Saturday, November 12, 2011

Vendedor de dólares

Por Andrés F. Guevara B.

Me disponía a asistir a mi acostumbrada misa dominical, cuando en los pasillos que conducen a la capilla escuché a una teenager de identidad desconocida decirle a una de sus amigas: “Es que él es vendedor de dólares, ¿sabes?”. Mi olfato de viejo sabueso inmediatamente permitió adivinar que detrás de aquellas palabras la damisela se refería a la persona que le gustaba.


Pero mi análisis fue un poco más allá. Esa niña había descrito la existencia de un oficio hasta entonces para mí desconocido: el de vendedor de dólares. Y, adicionalmente, nuestra teenager le había dado a ese oficio un toque de sensualidad y aventura que difícilmente pudiera tener cualquier labor relacionada con una moneda. Al referirse al “vendedor de dólares”, la doncella dejaba entrever una actividad riesgosa, intrépida. El James Bond del mundo financiero.

Todo ello me llevó a pensar que difícilmente exista otro país en el mundo en el que vender dólares sea sinónimo de peligros y espionaje al tesón de la guerra fría. Pero así es Venezuela. Impredecible. Porque, ¿cómo explicar que el libre intercambio de divisas es considerado un delito en nuestra nación?

Nada de aguerrido debiera tener una actividad tan sencilla como la compra-venta de dólares. Existe un comprador, un vendedor, un objeto sujeto al libre intercambio. Visto con esa crudeza y simplicidad, difícilmente una adolescente verá en un operador cambiario la figura del rebelde aguerrido que despierte mariposas en su estómago.

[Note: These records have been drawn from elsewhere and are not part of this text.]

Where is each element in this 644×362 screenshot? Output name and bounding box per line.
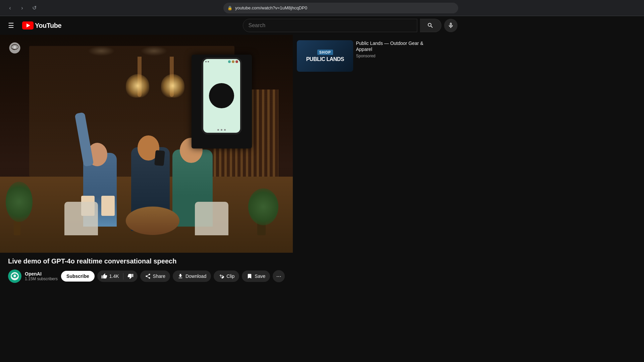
channel-info: OpenAI 1.15M subscribers Subscribe [8, 269, 95, 283]
address-bar[interactable]: 🔒 youtube.com/watch?v=1uM8jhcqDP0 [223, 3, 458, 13]
download-button[interactable]: Download [173, 270, 211, 282]
video-info-bar: Live demo of GPT-4o realtime conversatio… [0, 253, 293, 287]
share-button[interactable]: Share [140, 270, 170, 282]
window-controls [228, 60, 238, 63]
search-icon [427, 22, 434, 29]
video-page-layout: Live demo of GPT-4o realtime conversatio… [0, 35, 428, 362]
save-icon [247, 273, 253, 279]
video-player[interactable] [0, 35, 293, 253]
forward-button[interactable]: › [17, 3, 27, 13]
download-label: Download [185, 274, 206, 279]
pendant-light-1 [126, 74, 149, 98]
video-scene [0, 35, 293, 253]
search-input[interactable] [249, 22, 412, 28]
like-count: 1.4K [109, 274, 119, 279]
bottom-dot-2 [221, 129, 222, 131]
video-title: Live demo of GPT-4o realtime conversatio… [8, 257, 285, 265]
channel-avatar [8, 269, 21, 283]
chair-right [195, 202, 228, 235]
save-label: Save [255, 274, 265, 279]
share-label: Share [153, 274, 165, 279]
channel-name: OpenAI [25, 271, 58, 277]
search-button[interactable] [420, 19, 441, 32]
clip-button[interactable]: Clip [214, 270, 239, 282]
yt-header: ☰ YouTube [0, 16, 644, 35]
rec-channel: Sponsored [356, 54, 424, 58]
back-button[interactable]: ‹ [5, 3, 15, 13]
channel-avatar-icon [8, 269, 21, 283]
save-button[interactable]: Save [242, 270, 270, 282]
chair-left [64, 202, 98, 235]
yt-logo-text: YouTube [35, 22, 61, 29]
public-lands-text: PUBLIC LANDS [306, 56, 344, 62]
public-lands-badge: SHOP [317, 50, 333, 55]
more-options-button[interactable]: ··· [273, 270, 285, 282]
channel-subscribers: 1.15M subscribers [25, 277, 58, 281]
like-button[interactable]: 1.4K [97, 270, 123, 282]
pendant-light-2 [161, 74, 184, 98]
monitor-phone-bottombar [203, 127, 240, 133]
bottom-dot-3 [224, 129, 226, 131]
wall-monitor [192, 55, 252, 148]
plant-left [6, 168, 33, 235]
search-container [67, 19, 633, 32]
like-dislike-group: 1.4K [97, 270, 138, 282]
channel-details: OpenAI 1.15M subscribers [25, 271, 58, 281]
rec-info: Public Lands — Outdoor Gear & Apparel Sp… [356, 40, 424, 72]
browser-chrome: ‹ › ↺ 🔒 youtube.com/watch?v=1uM8jhcqDP0 [0, 0, 644, 16]
rec-thumbnail-public-lands: SHOP PUBLIC LANDS [297, 40, 353, 72]
yt-logo[interactable]: YouTube [22, 21, 61, 29]
lock-icon: 🔒 [227, 6, 232, 10]
rec-title: Public Lands — Outdoor Gear & Apparel [356, 40, 424, 52]
svg-point-2 [13, 46, 16, 49]
clip-label: Clip [226, 274, 234, 279]
hamburger-menu[interactable]: ☰ [5, 19, 17, 32]
youtube-logo-icon [22, 21, 34, 29]
video-actions-bar: OpenAI 1.15M subscribers Subscribe 1.4K [8, 269, 285, 283]
video-main-col: Live demo of GPT-4o realtime conversatio… [0, 35, 293, 362]
mic-icon [447, 22, 454, 29]
dislike-button[interactable] [123, 270, 138, 282]
openai-icon [8, 42, 21, 54]
public-lands-thumb-bg: SHOP PUBLIC LANDS [297, 40, 353, 72]
thumbs-down-icon [127, 273, 133, 279]
refresh-button[interactable]: ↺ [30, 3, 39, 13]
address-bar-url: youtube.com/watch?v=1uM8jhcqDP0 [235, 5, 307, 10]
search-bar[interactable] [243, 19, 417, 32]
monitor-phone-topbar [203, 59, 240, 64]
recommendation-card-public-lands[interactable]: SHOP PUBLIC LANDS Public Lands — Outdoor… [297, 40, 424, 72]
thumbs-up-icon [101, 273, 107, 279]
monitor-phone-display [202, 57, 242, 134]
clip-icon [218, 273, 224, 279]
browser-nav-buttons: ‹ › ↺ [5, 3, 39, 13]
share-icon [145, 273, 151, 279]
openai-logo-overlay [8, 42, 21, 56]
monitor-phone-circle [209, 83, 234, 108]
yt-main: Live demo of GPT-4o realtime conversatio… [0, 35, 644, 362]
more-icon: ··· [276, 273, 281, 280]
bottom-dot-1 [217, 129, 219, 131]
status-indicators [205, 61, 209, 62]
subscribe-button[interactable]: Subscribe [61, 271, 95, 282]
download-icon [177, 273, 183, 279]
recommendations-panel: SHOP PUBLIC LANDS Public Lands — Outdoor… [293, 35, 428, 362]
mic-button[interactable] [444, 19, 458, 32]
plant-right [248, 175, 278, 235]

Más allá de criticar el show off que conlleva mi reflexión (el mismo show off que hizo pensar a unos cuantos ingenuos que bastaba estudiar Administración o Business y trabajar en una casa de bolsa para convertirse en los sucesores de Gordon Gekko) conviene advertir cuál es nuestro nivel de degradación financiera.

Mientras algunos lograron aprovechar en su beneficio la ola que produjo el control de cambios, no deja de ser menos verídico el hecho de que Venezuela poco tiene que ofrecer en cuanto a servicios y productos financieros se refiere. Porque el mercado de capitales es mucho más que permutar títulos en el mercado secundario, aunque ya ni siquiera esta actividad se puede hacer libremente en Venezuela.

En esta encrucijada, sin duda, la política y las regulaciones financieras han jugado un papel importante. Sin embargo, no solo a estos factores se les puede culpar de nuestros retrocesos. La comunidad financiera también tiene su cuota de responsabilidad en esta desidia.

Tomemos, por ejemplo, el ámbito académico. ¿Cuántas escuelas de Derecho o Economía incluyen en sus programas de estudio materias relativas al mundo financiero, la banca y el mercado de capitales? ¿Se les otorgan a los estudiantes las herramientas necesarias para ingresar a esta disciplina? No. Las escuelas universitarias se limitan a dar algunos cursillos básicos de derecho mercantil o principios bursátiles esenciales.

Si un joven hoy en Venezuela deseara ser banquero la gente se le reirá en la cara. No solo porque el oficio del banquero está desacreditado en el país (“ladrones”, “especuladores”), sino porque simplemente no se cuentan con los instrumentos esenciales para modificar la estructura bancaria en el foro criollo. Se trata de algo mucho más complejo que poseer el capital necesario para constituir una institución financiera.

Y mientras estas sean las ideas imperantes, serán los mediocres quienes conduzcan el mundo financiero. Porque al igual que sucede en la política, las finanzas requieren preparación, estudio y conocimiento. No se trata de una labor sujeta a la improvisación, la vanidad y la fantasía.

Nuestra mentalidad financiera, sin embargo, sigue limitándose al sueño de amor de una quinceañera. Tal vez ella, en medio de su juventud, puede estar exenta de responsabilidad, entre sueños y colores. Pero no nosotros, aquellos que día a día trabajamos en este mundo y sabemos las nefastas consecuencias de lo que observamos.